When is document.write OK?
There are many places where programmers are advised to avoid document.write (even the HTML5 specification gives it a hard slap in the face), which is good because it is one of those rather clumsy things that were introduced at the very beginning of web scripts that were never standardized or were not even indicated and were replaced by other methods.
However, there is at least one other case where it can be considered useful.
User agents that do not support scripting
Many web pages have hundreds of kb scripts, mainly because developers simply drop libraries and plugins, not paying attention to page size, because it saves several hours on development, and developers consider their time more important than the time of their client or visitors - employers.
Browsers will usually not load scripts if scripts are disabled or unavailable, but some may. Using a script to insert scripts means that if scripts are not available, script elements are never placed in the document, and related resources are never loaded.
document.write is a very simple way to implement a script loader. Of course, there are much more complex script loaders to do the same, but the good old document.write is dead, works everywhere and for this purpose does the job perfectly with the same ease as innerHTML.
And given the widespread use of innerHTML (and even markup fragments as a method of creating elements using DOM methods), it seems reasonable to use a similar tool to insert scripts.
If insert using innerHTML does not work
This is almost the same as above, but slightly different.

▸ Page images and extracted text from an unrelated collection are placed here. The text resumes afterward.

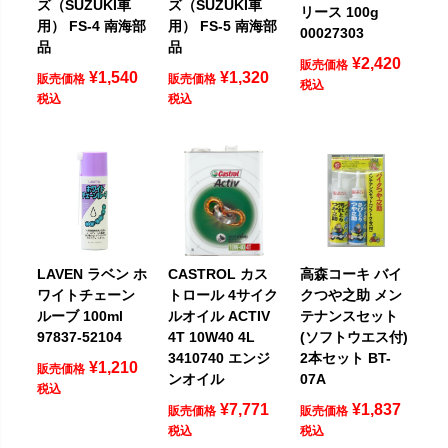
ズ（SUZUKI車
ズ（SUZUKI車
リース 100g
用） FS-4 南海部
用） FS-5 南海部
00027303
品
品
¥
2,420
販売価格
¥
1,540
¥
1,320
販売価格
販売価格
税込
税込
税込
LAVEN ラベン ホ
CASTROL カス
高森コーキ バイ
ワイトチェーン
トロール 4サイク
クつや之助 メン
ルーブ 100ml
ルオイル ACTIV
テナンスセット
97837-52104
4T 10W40 4L
(ソフトウエス付)
3410740 エンジ
2本セット BT-
¥
1,210
販売価格
ンオイル
07A
税込
¥
7,771
¥
1,837
販売価格
販売価格
税込
税込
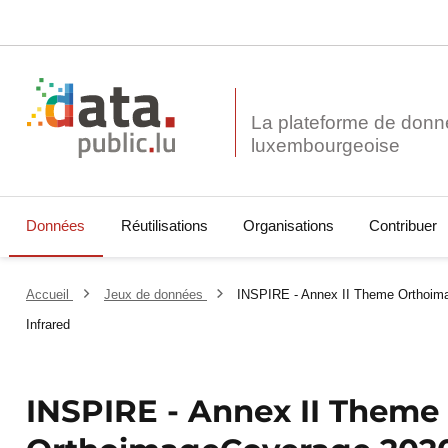
La plateforme de donn
Données
Réutilisations
Organisations
Contribuer
Accueil
Jeux de données
INSPIRE - Annex II Theme Orthoim
Infrared
INSPIRE - Annex II Theme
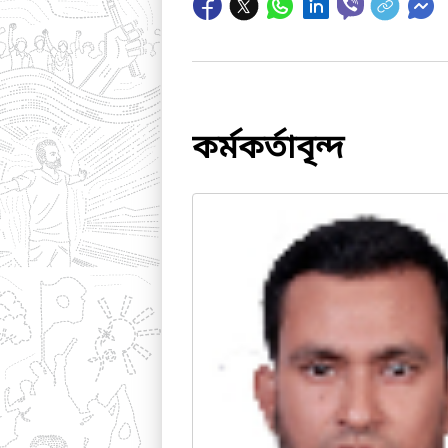
কর্মকর্তাবৃন্দ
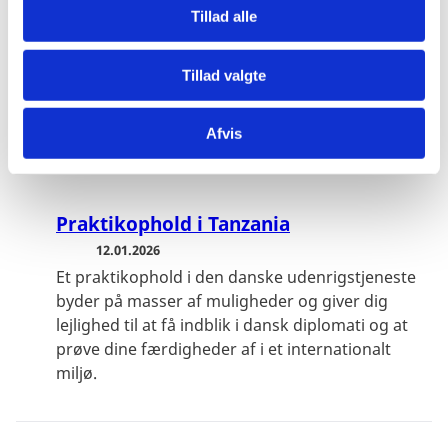
Brevstem til folketingsvalget
Tillad alle
27.02.2026
Tirsdag d. 24. marts 2026 er der valg til
Tillad valgte
Folketinget. Vælgere, der opholder sig i udlandet,
kan stemme på en dansk repræsentation.
Opholder du dig i Tanzania, kan du brevstemme
Afvis
på den danske ambas...
Praktikophold i Tanzania
12.01.2026
Et praktikophold i den danske udenrigstjeneste
byder på masser af muligheder og giver dig
lejlighed til at få indblik i dansk diplomati og at
prøve dine færdigheder af i et internationalt
miljø.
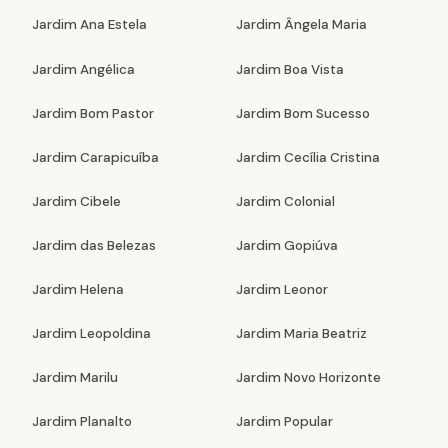
Jardim Ana Estela
Jardim Ângela Maria
Jardim Angélica
Jardim Boa Vista
Jardim Bom Pastor
Jardim Bom Sucesso
Jardim Carapicuíba
Jardim Cecília Cristina
Jardim Cibele
Jardim Colonial
Jardim das Belezas
Jardim Gopiúva
Jardim Helena
Jardim Leonor
Jardim Leopoldina
Jardim Maria Beatriz
Jardim Marilu
Jardim Novo Horizonte
Jardim Planalto
Jardim Popular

Script elements inserted with innerHTML are not executed, so if the document stream is open, it is quite simple to use document.write instead of innerHTML. The usual caveat applies, however, using document.write after loading the document, first delete the current document, which is not always (preferably, almost never) desirable.
Popup windows
Well, everyone hates pop-ups and combining them with document.write seems the worst of the worst of the worst. But sometimes a simple pop-up menu with document.write text is simpler and faster (both for development and presentation) than more complex dialogs.
XHTML Apology
document.write does not work in documents other than HTML (e.g. XML). But while many pages on the Internet have XHTML DOCTYPE (perhaps because CMSs prefer XML over HTML), the pages almost always serve as text / HTML, so the browser views them. It is highly unlikely that in the near future the web will move to XML (that is, documents actually used as XML). For web pages, DOCTYPE is essentially the flag used by the browser for development if it should be in standard mode or not, so the XML thing is a bit of Phurphy.
However, the bottom line is that document.write almost never be used "in the real world," because the DOM methods provide a standardized alternative, have well-defined behavior, and are almost universally supported. document.write more or less equivalent to eval in that there are some rare cases where this is useful, but there is almost always a better way to do something.